Delving into this wonderful collection, we found glass slides covering the Spanish-American War and the Philippine Insurrection. One of the best things about this find is nearly all of the slides have an included description. To us, this suggests they were used as a presentation or lantern show. Though most are black and white, some have been hand tinted in color. Also, of great interest to the Navy during the bi-centennial of the War of 1812, the collection includes a few slides depicting paintings from the centennial commemoration of the war. My coworkers and I agree, given the presence of the War of 1812 slides, as well as images of the battleship Maine being excavated (1911-1912), that the slides were created around 1912.
From the inscription, these glass slides appear to have originally belonged to and in some cases may have been photographed by Douglas White, a war correspondent at one time employed by the San Francisco Examiner. Since February, more information has been revealed through research. We found that the slides were originally donated to the San Francisco Museum of Science and Industry by Mrs. Charles Dutreaux, wife of Lt. C.J. Dutreaux, whose image appears in one of the slides. Correspondence from the museum to Commodore Dudley W. Knox, suggests that the collection was sent to the Naval Historical Foundation, Jan. 3, 1948. The Naval Historical Foundation maintained the collection until 2008, when we received it
These slides are a window into a time more than a century ago. They show many scenes from the times, including the raising of USS Olympia’s flag over Manila, USS Charleston convoying the first U.S. troops and ships officers and crew, the execution wall at Cavite, Philippines, capture of Manila, Spanish prisoners, troops landing at Camp Dewy, naval camps and Signal Corps, as just a sampling.
What makes this so significant a find for us at NHHC? The Navy played a central role in nearly every aspect of the Spanish-American war, from logistics to diplomacy. Historical research on the subject notes that American planners and leaders anticipated that the fight with Spain would be primarily a naval war. The U.S. Navy’s victories at Manila Bay and Santiago de Cuba were pivotal events that turned the course of the war and joint Army-Navy operations at Santiago, Puerto Rico, and Manila sealed the success won by the U.S. Navy’s command of the seas.
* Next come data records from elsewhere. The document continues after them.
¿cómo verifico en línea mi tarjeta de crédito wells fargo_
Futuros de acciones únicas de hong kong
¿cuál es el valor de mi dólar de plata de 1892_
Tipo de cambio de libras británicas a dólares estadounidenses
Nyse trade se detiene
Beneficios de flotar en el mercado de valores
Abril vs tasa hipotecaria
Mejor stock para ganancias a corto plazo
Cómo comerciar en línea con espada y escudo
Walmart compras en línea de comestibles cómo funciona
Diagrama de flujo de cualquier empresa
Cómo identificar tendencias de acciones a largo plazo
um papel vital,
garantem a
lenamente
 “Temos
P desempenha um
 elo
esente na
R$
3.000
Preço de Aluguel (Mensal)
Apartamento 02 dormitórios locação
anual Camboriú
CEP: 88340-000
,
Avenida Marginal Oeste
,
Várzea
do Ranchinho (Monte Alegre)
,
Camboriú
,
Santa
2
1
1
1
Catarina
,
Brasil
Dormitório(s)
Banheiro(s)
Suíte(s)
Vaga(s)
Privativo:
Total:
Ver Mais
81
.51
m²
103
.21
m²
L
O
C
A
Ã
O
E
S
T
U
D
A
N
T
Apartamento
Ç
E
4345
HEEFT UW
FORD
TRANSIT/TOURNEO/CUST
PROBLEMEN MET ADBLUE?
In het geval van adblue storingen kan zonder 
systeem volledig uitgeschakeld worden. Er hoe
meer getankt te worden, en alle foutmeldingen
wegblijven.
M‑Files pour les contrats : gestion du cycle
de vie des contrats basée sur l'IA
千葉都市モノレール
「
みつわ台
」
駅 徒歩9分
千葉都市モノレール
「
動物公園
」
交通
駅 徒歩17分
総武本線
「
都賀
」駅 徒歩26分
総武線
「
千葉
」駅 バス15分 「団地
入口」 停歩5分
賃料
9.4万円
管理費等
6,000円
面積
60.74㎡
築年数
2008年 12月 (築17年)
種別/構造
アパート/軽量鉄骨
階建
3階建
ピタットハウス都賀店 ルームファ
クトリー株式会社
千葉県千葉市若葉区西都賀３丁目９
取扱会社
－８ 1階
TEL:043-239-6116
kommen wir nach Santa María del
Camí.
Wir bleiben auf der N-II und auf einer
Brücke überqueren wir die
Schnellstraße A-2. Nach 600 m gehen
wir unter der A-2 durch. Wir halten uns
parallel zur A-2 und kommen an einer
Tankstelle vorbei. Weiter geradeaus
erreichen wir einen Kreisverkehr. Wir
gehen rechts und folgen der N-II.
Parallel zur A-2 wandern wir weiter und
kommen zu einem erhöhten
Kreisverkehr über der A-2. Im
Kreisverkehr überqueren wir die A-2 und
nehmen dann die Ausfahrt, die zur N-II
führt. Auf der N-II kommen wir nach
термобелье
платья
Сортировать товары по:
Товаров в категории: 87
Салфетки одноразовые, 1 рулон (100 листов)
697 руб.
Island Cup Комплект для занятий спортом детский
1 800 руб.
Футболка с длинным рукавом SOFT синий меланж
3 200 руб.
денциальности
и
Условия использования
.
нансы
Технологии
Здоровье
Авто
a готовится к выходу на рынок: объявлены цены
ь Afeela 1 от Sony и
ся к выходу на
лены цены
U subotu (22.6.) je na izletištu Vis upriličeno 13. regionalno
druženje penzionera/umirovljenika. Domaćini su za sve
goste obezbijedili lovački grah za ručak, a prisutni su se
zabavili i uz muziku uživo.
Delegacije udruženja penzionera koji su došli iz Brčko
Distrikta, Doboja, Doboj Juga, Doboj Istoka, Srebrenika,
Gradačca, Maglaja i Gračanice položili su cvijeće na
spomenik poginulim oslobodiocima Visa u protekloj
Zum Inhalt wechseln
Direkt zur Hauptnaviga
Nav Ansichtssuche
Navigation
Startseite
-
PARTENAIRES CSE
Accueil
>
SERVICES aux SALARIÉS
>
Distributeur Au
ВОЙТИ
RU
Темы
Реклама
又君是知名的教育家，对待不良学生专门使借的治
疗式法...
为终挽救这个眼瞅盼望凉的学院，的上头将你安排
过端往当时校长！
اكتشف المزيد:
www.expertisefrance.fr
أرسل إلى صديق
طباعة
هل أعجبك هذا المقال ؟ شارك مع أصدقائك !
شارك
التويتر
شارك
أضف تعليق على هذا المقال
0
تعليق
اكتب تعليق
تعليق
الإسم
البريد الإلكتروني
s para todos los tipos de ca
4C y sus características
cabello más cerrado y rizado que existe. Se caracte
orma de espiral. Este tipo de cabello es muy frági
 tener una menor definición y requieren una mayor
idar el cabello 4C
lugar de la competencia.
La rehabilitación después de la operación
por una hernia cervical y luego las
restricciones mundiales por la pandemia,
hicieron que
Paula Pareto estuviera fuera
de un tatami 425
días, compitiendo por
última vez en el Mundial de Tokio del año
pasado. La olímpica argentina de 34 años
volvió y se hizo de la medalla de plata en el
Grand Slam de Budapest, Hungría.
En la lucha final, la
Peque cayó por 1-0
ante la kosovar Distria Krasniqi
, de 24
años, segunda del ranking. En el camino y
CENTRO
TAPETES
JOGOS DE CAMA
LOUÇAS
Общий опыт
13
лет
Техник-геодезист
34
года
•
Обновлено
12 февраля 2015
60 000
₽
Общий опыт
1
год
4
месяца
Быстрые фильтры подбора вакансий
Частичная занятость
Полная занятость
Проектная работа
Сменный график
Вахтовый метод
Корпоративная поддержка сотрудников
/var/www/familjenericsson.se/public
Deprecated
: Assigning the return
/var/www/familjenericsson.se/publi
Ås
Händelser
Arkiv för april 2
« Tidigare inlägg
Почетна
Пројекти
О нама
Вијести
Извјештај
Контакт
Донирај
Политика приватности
Having found them, our next step is to preserve them for the future. That starts with digitization, scanning each slide for eventual exhibition on the Naval History and Heritage Command’s website. After that we need to make sure the slides are in sleeves that will prevent deterioration and then archive them so they will never be lost again.
We may never know which of these slides is truly unique. We have located copies of several of the images within various archival collections throughout the country. Despite this, were still excited and proud to be the repository of such a historically significant collection.